In their early 20s now, the Catheters are still—more or less—kids who want to rock for kids, but Seattle’s ravenous all-ages scene might require some serious study hall to catch up on its heroes’ recent ’60s and ’70s influences. “It’s hard to go see a band if you have a massive record collection,” Standeford concedes, “and maybe you don’t get excited about things because they don’t meet up to your standards

“For this one, we were getting into getting a bit noisier . . . I guess ‘free-form’ is the word, but still within the context of songs,” Standeford explains. “Like Ron Asheton’s guitar style on the first two Stooges records: He doesn’t really know how to solo, but he’s just going for it anyway. We were listening to stuff that’s a bit more obtuse or whatever, like Pere Ubu or Electric Eels, how they do a lot of skronky, noisy guitar solos.”

You’d think American Idol redhead John Stevens would have better luck belting Rat Pack standards at a Metallica show than the Catheters playing for the safety pin set, but Standeford blows off any potential disconnect: “They’re not necessarily into the stuff we’re into, but they probably just don’t know about it yet.”

If the kids or the nonkids connect—one thing about Catheters shows is that you rarely see supposedly jaded adults getting so fired up during sound check—they’ll do so with four regular-bloke rock nerds.
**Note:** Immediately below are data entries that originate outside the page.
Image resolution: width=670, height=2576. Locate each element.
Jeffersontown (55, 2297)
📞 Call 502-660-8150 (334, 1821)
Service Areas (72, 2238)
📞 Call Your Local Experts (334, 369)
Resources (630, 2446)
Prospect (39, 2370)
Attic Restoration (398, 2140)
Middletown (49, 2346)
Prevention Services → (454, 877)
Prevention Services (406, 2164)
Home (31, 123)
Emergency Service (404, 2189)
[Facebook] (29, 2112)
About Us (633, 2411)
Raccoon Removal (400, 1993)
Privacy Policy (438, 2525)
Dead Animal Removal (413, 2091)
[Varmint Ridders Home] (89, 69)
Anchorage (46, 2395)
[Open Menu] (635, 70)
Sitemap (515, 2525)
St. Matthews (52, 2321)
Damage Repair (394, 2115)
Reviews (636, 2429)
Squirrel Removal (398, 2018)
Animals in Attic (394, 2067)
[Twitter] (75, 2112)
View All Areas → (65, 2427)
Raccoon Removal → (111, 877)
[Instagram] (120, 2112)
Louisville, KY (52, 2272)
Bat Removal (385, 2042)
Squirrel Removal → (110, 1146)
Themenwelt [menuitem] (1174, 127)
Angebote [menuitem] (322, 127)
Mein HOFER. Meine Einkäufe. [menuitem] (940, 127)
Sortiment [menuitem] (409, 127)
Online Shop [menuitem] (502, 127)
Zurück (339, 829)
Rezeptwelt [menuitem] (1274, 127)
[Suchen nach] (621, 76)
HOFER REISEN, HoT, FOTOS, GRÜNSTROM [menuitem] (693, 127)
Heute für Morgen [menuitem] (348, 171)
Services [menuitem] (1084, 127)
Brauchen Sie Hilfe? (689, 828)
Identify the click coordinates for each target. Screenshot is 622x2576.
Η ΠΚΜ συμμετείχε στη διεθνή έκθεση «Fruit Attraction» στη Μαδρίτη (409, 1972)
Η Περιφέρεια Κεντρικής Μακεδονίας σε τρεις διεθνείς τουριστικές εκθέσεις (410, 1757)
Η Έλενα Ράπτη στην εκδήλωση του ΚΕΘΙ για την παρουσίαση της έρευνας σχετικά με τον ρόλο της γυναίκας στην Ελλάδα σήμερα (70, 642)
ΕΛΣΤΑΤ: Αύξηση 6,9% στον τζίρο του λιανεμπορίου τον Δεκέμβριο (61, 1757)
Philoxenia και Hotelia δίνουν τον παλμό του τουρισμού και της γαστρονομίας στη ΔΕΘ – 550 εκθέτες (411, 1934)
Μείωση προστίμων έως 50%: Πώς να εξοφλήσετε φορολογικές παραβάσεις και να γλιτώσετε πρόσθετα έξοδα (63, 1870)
Standeford isn’t eagerly anticipating another video after being so hands-off for “Nothing,” but, between gushing about Comets on Fire and ’70s psych, he wouldn’t be opposed to exploring the scratch animation flair of Dinosaur Jr. and Pussy Galore efforts, either. In the interim, he might also want to flip through some Dorothy Parker, who famously noted, “The cure for boredom is curiosity. There is no cure for curiosity.” Then she formed an Offspring cover band.

abonazelli@seattleweekly.com

The Catheters play Easy Street Records (Queen Anne), 20 Mercer St., 206-691-3279 at 6 p.m. Tues., May 18. NC.